▶ _WHAT IS REQUIRED_: Take the entries below and reproduce exactly the portion that begins at the line containing "development and sai ..." and ends at the line containing "See all tags", keeping both ends, dropping pictures, and adding nothing else.

*** Block opens ***

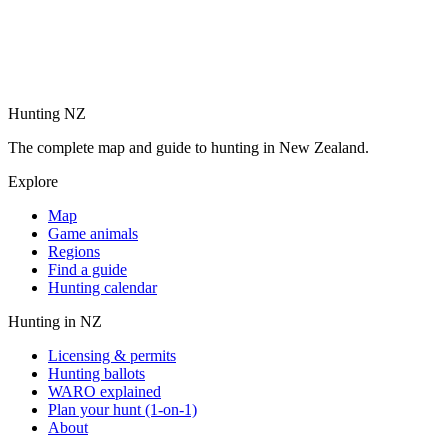
Hunting NZ
The complete map and guide to hunting in New Zealand.
Explore
Map
Game animals
Regions
Find a guide
Hunting calendar
Hunting in NZ
Licensing & permits
Hunting ballots
WARO explained
Plan your hunt (1-on-1)
About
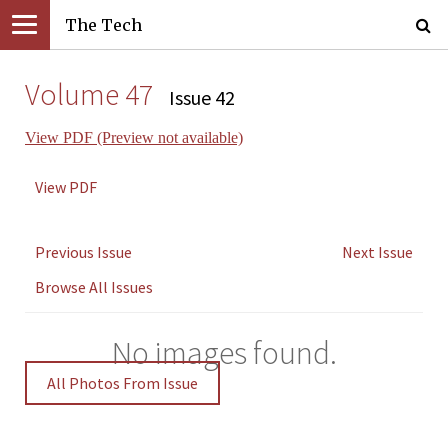
The Tech
Volume 47
Issue 42
View PDF (Preview not available)
View PDF
Previous Issue
Next Issue
Browse All Issues
No images found.
All Photos From Issue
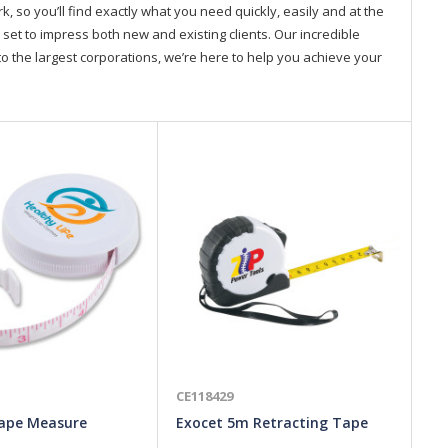
so you’ll find exactly what you need quickly, easily and at the
 set to impress both new and existing clients. Our incredible
o the largest corporations, we’re here to help you achieve your
CE118429
CE
ape Measure
Exocet 5m Retracting Tape
To
Measure
Me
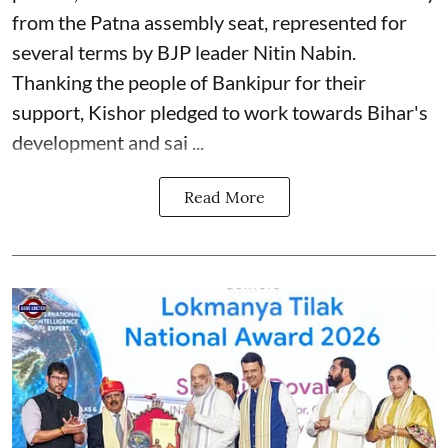
from the Patna assembly seat, represented for
several terms by BJP leader Nitin Nabin.
Thanking the people of Bankipur for their
support, Kishor pledged to work towards Bihar's
development and sai ...
Read More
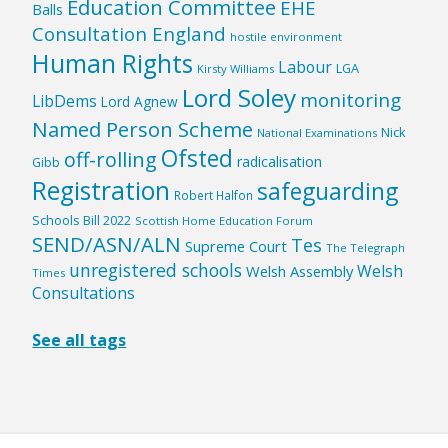
Education Committee
EHE
Balls
Consultation England
hostile environment
Human Rights
Labour
LGA
Kirsty Williams
Lord Soley
monitoring
LibDems
Lord Agnew
Named Person Scheme
Nick
National Examinations
Ofsted
off-rolling
radicalisation
Gibb
Registration
safeguarding
Robert Halfon
Schools Bill 2022
Scottish Home Education Forum
SEND/ASN/ALN
Tes
Supreme Court
The Telegraph
unregistered schools
Welsh
Welsh Assembly
Times
Consultations
See all tags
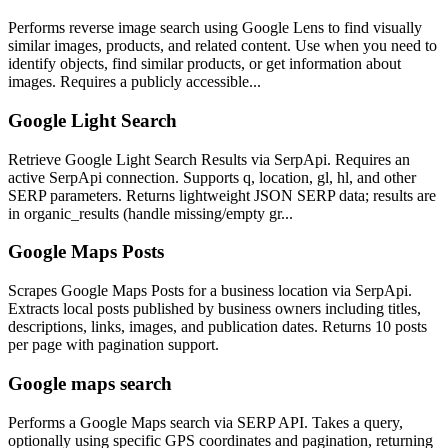
Performs reverse image search using Google Lens to find visually
similar images, products, and related content. Use when you need to
identify objects, find similar products, or get information about
images. Requires a publicly accessible...
Google Light Search
Retrieve Google Light Search Results via SerpApi. Requires an
active SerpApi connection. Supports q, location, gl, hl, and other
SERP parameters. Returns lightweight JSON SERP data; results are
in organic_results (handle missing/empty gr...
Google Maps Posts
Scrapes Google Maps Posts for a business location via SerpApi.
Extracts local posts published by business owners including titles,
descriptions, links, images, and publication dates. Returns 10 posts
per page with pagination support.
Google maps search
Performs a Google Maps search via SERP API. Takes a query,
optionally using specific GPS coordinates and pagination, returning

*** Block closes ***

▶ _EXERCISE OUTPUT_:
development and sai ...
Read More
Education Committee
EHE
Balls
Consultation England
hostile environment
Human Rights
Labour
LGA
Kirsty Williams
Lord Soley
monitoring
LibDems
Lord Agnew
Named Person Scheme
Nick
National Examinations
Ofsted
off-rolling
radicalisation
Gibb
Registration
safeguarding
Robert Halfon
Schools Bill 2022
Scottish Home Education Forum
SEND/ASN/ALN
Tes
Supreme Court
The Telegraph
unregistered schools
Welsh
Welsh Assembly
Times
Consultations
See all tags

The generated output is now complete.